- Oil prices tumbled (XOM) after President Donald Trump announced the cancellation of planned airstrikes against Iran, easing immediate fears of supply disruption.
- Brent crude fell over 8% in early trading, while WTI dropped to around $96 per barrel as risk premiums unwound.
- The move signals a potential de-escalation in U.S.-Iran tensions, though geopolitical risk in the region remains elevated.
Market Selloff
Oil prices plummeted on Friday after President Donald Trump called off planned military strikes against Iran, according to people familiar with the matter. The decision, which came just minutes before the operation was set to begin, sent crude futures into a tailspin as traders unwound bets on an imminent supply disruption. Brent crude, the international benchmark, fell as much as 8.5% to $101.20 a barrel, while West Texas Intermediate dropped 7.9% to $96.45, marking one of the biggest single-day declines in months.

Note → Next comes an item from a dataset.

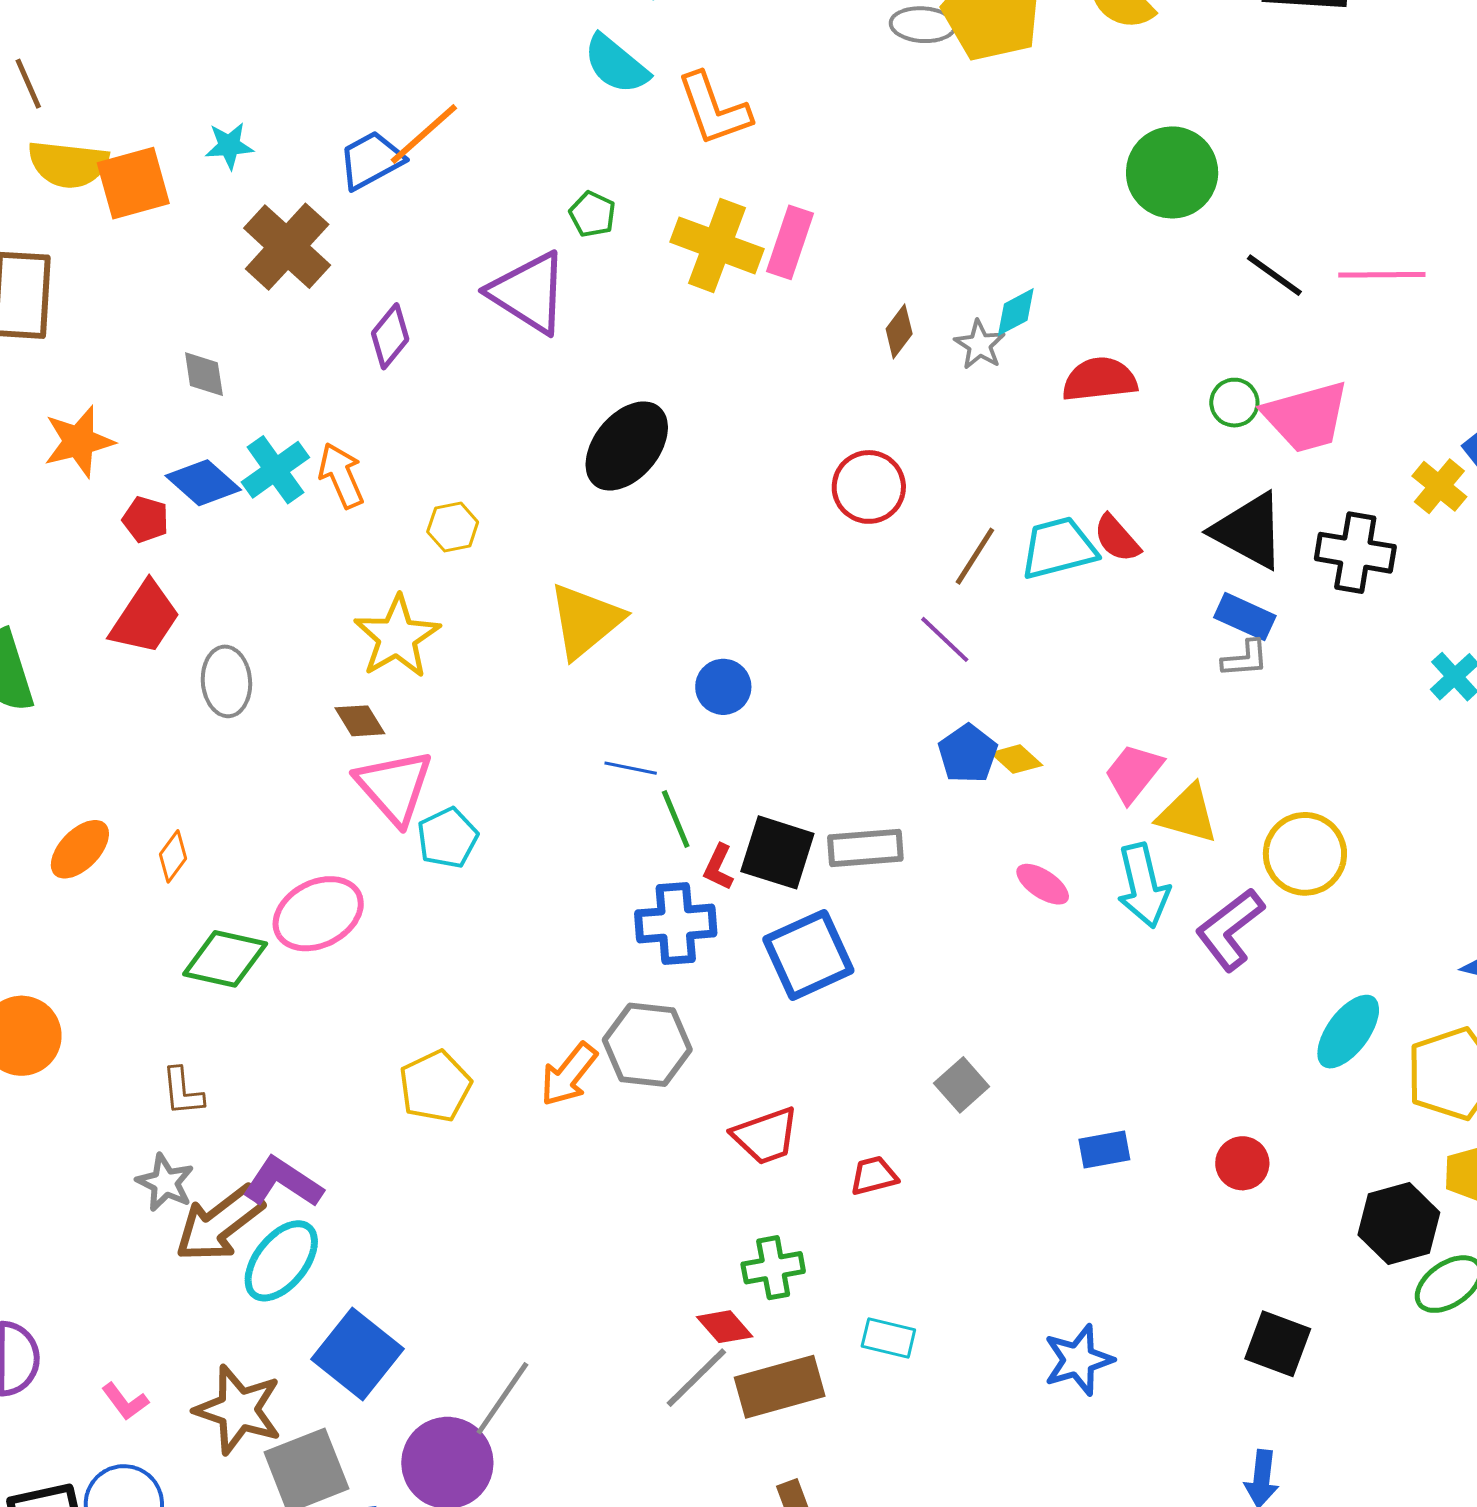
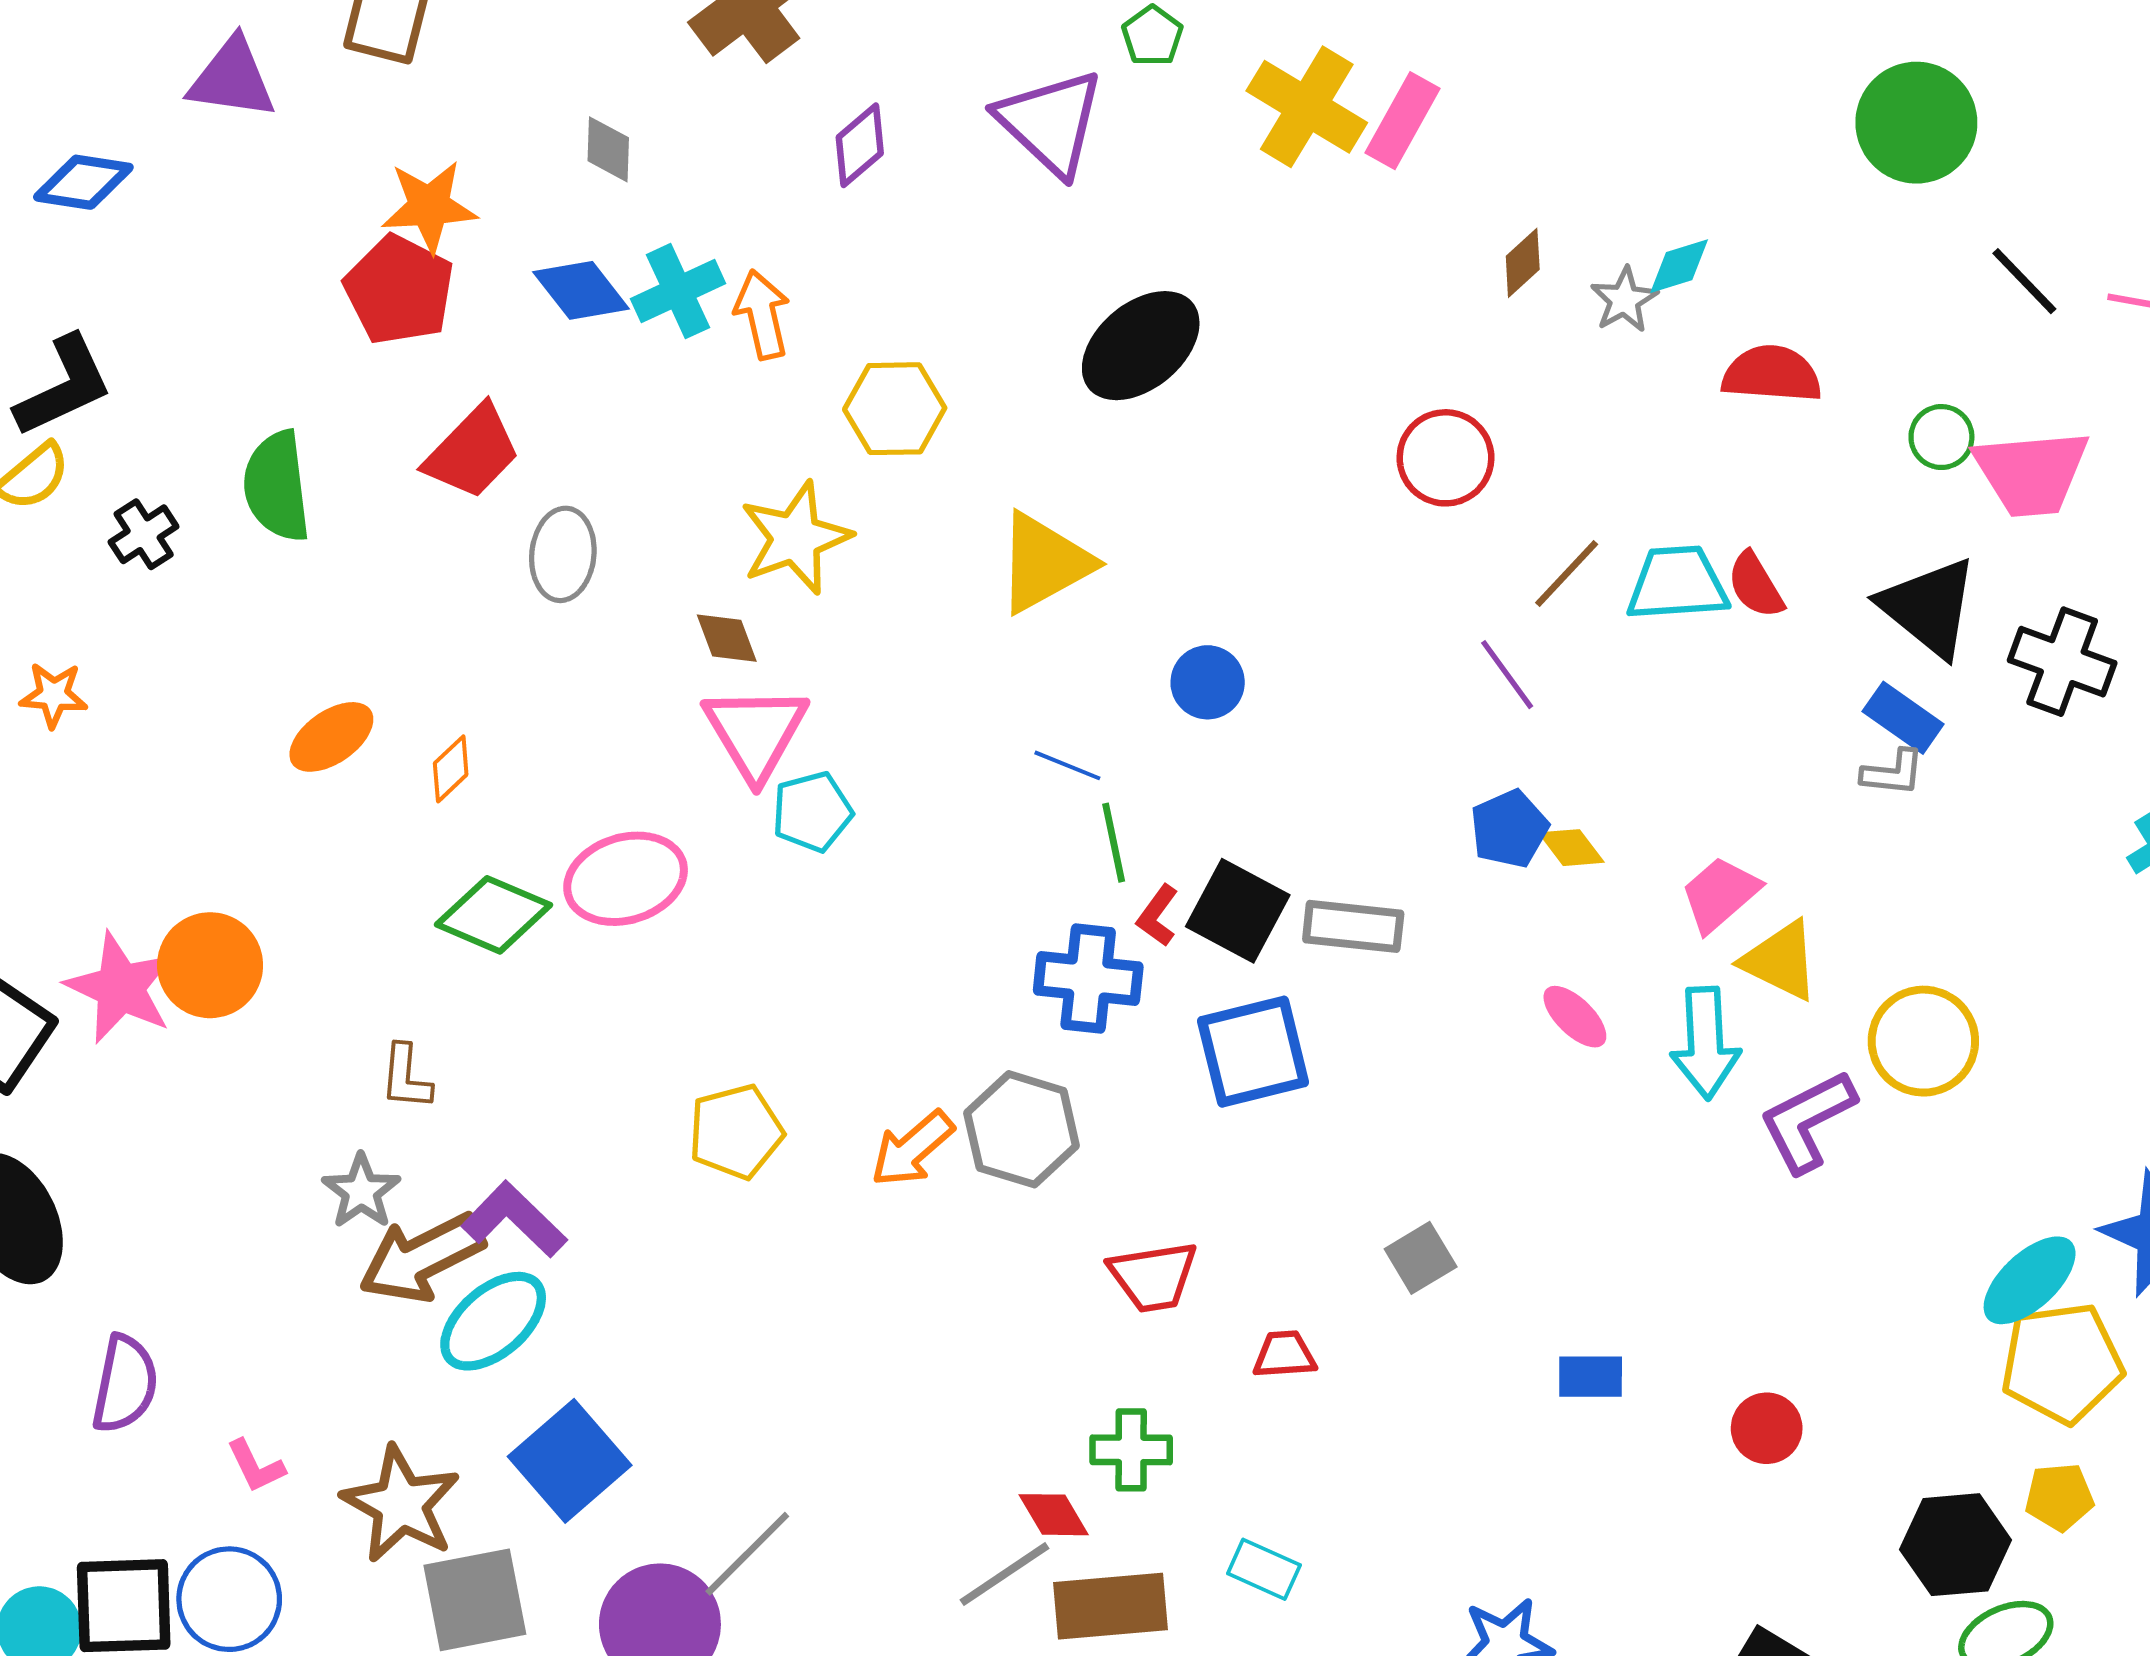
red pentagon: (146, 519) -> (399, 290), moved, size x1.8
yellow hexagon: (453, 527) -> (895, 409), size x1.5
cyan ellipse: (1348, 1032) -> (2030, 1280), moved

The move caught many investors off guard. "The market had priced in a significant risk premium, so the reversal was violent," said a senior energy trader at a European bank, who asked not to be named. "Without a deal, the situation remains fluid, but for now, the immediate threat of a supply shock has receded."
Geopolitical Calculus
Trump's decision to stand down reflects a broader strategic shift, with administration officials signaling a willingness to explore diplomatic channels. National Security Advisor John Bolton, a known hawk on Iran, was reportedly overruled. The White House declined to comment when reached for this story.
Analysts caution that the reprieve may be temporary. "This is a pause, not a resolution," said Helima Croft, head of commodity strategy at RBC Capital Markets. "The risk of a miscalculation remains high, and any new provocation could quickly reignite risk premiums."
Implications for Markets
Beyond crude, the news rippled across asset classes. Energy equities took a hit, with the S&P 500 energy sector (SPY) falling 3%, while safe-haven assets like gold (GLD) gave up earlier gains. The 10-year Treasury yield edged higher as risk appetite returned.
Looking ahead, traders will watch for any signs of renewed brinkmanship. The Strait of Hormuz, a chokepoint for about 20% of global oil supply, remains a flashpoint. Insurance premiums for tankers transiting the region have dipped but remain elevated.
"The market is now refocusing on demand concerns and the broader economic outlook," said Giovanni Staunovo, a commodity analyst at UBS. "But don't mistake this for a lasting calm. Geopolitical risk has a habit of reappearing."
Correction: An earlier version of this article misstated the percentage decline of WTI. It has been corrected to 7.9%.